#### Exercise instructions:
All records below are to be set down precisely as written, excluding pictures.

********

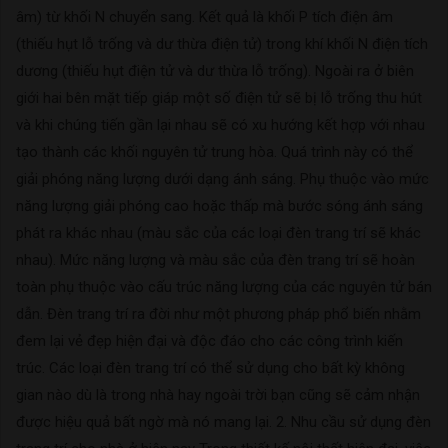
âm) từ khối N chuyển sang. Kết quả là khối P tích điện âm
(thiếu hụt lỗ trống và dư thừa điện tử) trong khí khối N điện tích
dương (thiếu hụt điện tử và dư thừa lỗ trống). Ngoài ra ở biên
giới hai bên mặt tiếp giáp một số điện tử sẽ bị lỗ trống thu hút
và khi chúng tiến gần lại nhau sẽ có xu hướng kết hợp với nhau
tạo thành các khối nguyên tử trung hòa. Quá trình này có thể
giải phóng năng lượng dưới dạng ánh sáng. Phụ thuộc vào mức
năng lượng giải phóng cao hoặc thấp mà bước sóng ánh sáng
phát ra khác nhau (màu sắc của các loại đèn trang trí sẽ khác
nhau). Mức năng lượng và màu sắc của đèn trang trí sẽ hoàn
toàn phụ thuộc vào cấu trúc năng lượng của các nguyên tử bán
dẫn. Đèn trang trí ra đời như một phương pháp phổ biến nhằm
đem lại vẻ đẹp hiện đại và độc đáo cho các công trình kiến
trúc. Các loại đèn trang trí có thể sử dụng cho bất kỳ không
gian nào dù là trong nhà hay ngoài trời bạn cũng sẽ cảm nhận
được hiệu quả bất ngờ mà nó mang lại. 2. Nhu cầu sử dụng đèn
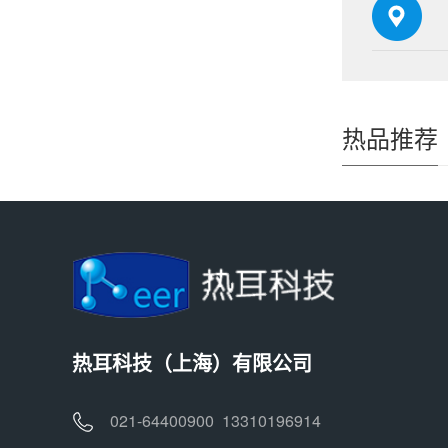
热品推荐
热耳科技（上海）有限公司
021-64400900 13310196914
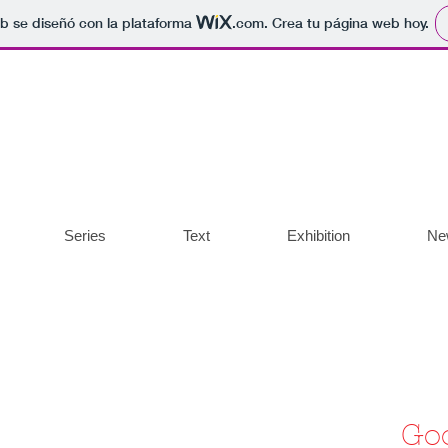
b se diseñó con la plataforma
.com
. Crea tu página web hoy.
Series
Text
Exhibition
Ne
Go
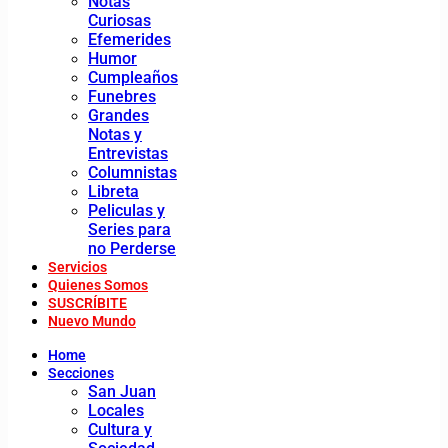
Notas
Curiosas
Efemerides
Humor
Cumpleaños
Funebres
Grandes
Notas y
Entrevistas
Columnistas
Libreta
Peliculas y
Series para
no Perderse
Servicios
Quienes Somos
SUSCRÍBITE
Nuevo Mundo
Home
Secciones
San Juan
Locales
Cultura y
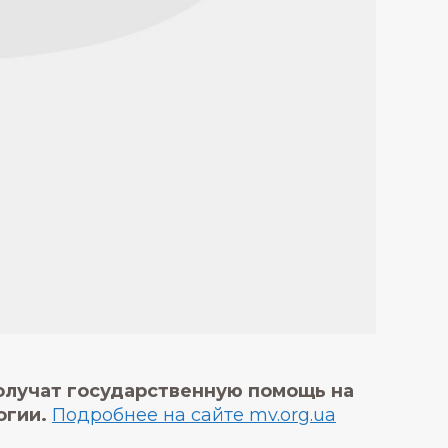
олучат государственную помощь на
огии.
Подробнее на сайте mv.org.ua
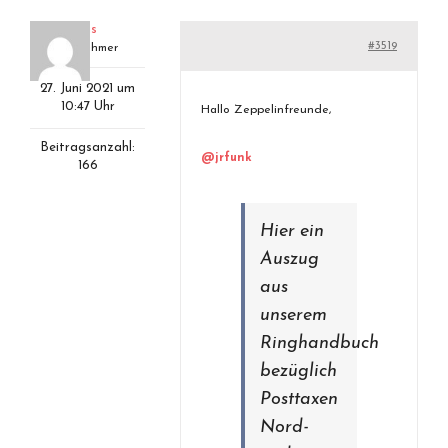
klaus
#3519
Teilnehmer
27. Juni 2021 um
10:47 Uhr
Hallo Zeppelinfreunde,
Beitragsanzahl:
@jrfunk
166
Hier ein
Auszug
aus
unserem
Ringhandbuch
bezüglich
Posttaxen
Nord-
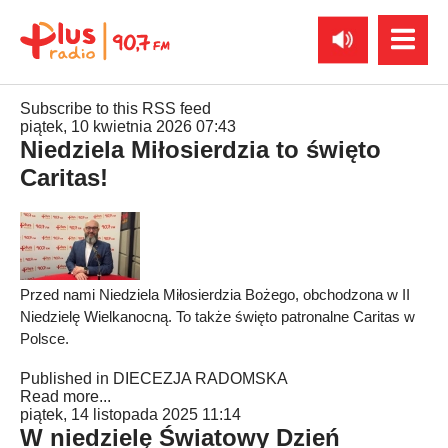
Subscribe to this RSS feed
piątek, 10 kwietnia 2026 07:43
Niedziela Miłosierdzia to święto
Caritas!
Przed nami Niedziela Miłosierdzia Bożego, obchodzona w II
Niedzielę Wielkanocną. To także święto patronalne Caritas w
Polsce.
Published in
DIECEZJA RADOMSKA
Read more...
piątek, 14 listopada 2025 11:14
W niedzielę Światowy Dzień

********

#### Written reply:
âm) từ khối N chuyển sang. Kết quả là khối P tích điện âm
(thiếu hụt lỗ trống và dư thừa điện tử) trong khí khối N điện tích
dương (thiếu hụt điện tử và dư thừa lỗ trống). Ngoài ra ở biên
giới hai bên mặt tiếp giáp một số điện tử sẽ bị lỗ trống thu hút
và khi chúng tiến gần lại nhau sẽ có xu hướng kết hợp với nhau
tạo thành các khối nguyên tử trung hòa. Quá trình này có thể
giải phóng năng lượng dưới dạng ánh sáng. Phụ thuộc vào mức
năng lượng giải phóng cao hoặc thấp mà bước sóng ánh sáng
phát ra khác nhau (màu sắc của các loại đèn trang trí sẽ khác
nhau). Mức năng lượng và màu sắc của đèn trang trí sẽ hoàn
toàn phụ thuộc vào cấu trúc năng lượng của các nguyên tử bán
dẫn. Đèn trang trí ra đời như một phương pháp phổ biến nhằm
đem lại vẻ đẹp hiện đại và độc đáo cho các công trình kiến
trúc. Các loại đèn trang trí có thể sử dụng cho bất kỳ không
gian nào dù là trong nhà hay ngoài trời bạn cũng sẽ cảm nhận
được hiệu quả bất ngờ mà nó mang lại. 2. Nhu cầu sử dụng đèn
热品推荐
热耳科技（上海）有限公司
021-64400900 13310196914
b se diseñó con la plataforma
.com
. Crea tu página web hoy.
Series
Text
Exhibition
Ne
Go
Notas
Curiosas
Efemerides
Humor
Cumpleaños
Funebres
Grandes
Notas y
Entrevistas
Columnistas
Libreta
Peliculas y
Series para
no Perderse
Servicios
Quienes Somos
SUSCRÍBITE
Nuevo Mundo
Home
Secciones
San Juan
Locales
Cultura y
олучат государственную помощь на
огии.
Подробнее на сайте mv.org.ua
klaus
#3519
Teilnehmer
27. Juni 2021 um
10:47 Uhr
Hallo Zeppelinfreunde,
Beitragsanzahl:
@jrfunk
166
Hier ein
Auszug
aus
unserem
Ringhandbuch
bezüglich
Posttaxen
Nord-
Subscribe to this RSS feed
piątek, 10 kwietnia 2026 07:43
Niedziela Miłosierdzia to święto
Caritas!
Przed nami Niedziela Miłosierdzia Bożego, obchodzona w II
Niedzielę Wielkanocną. To także święto patronalne Caritas w
Polsce.
Published in
DIECEZJA RADOMSKA
Read more...
piątek, 14 listopada 2025 11:14
W niedzielę Światowy Dzień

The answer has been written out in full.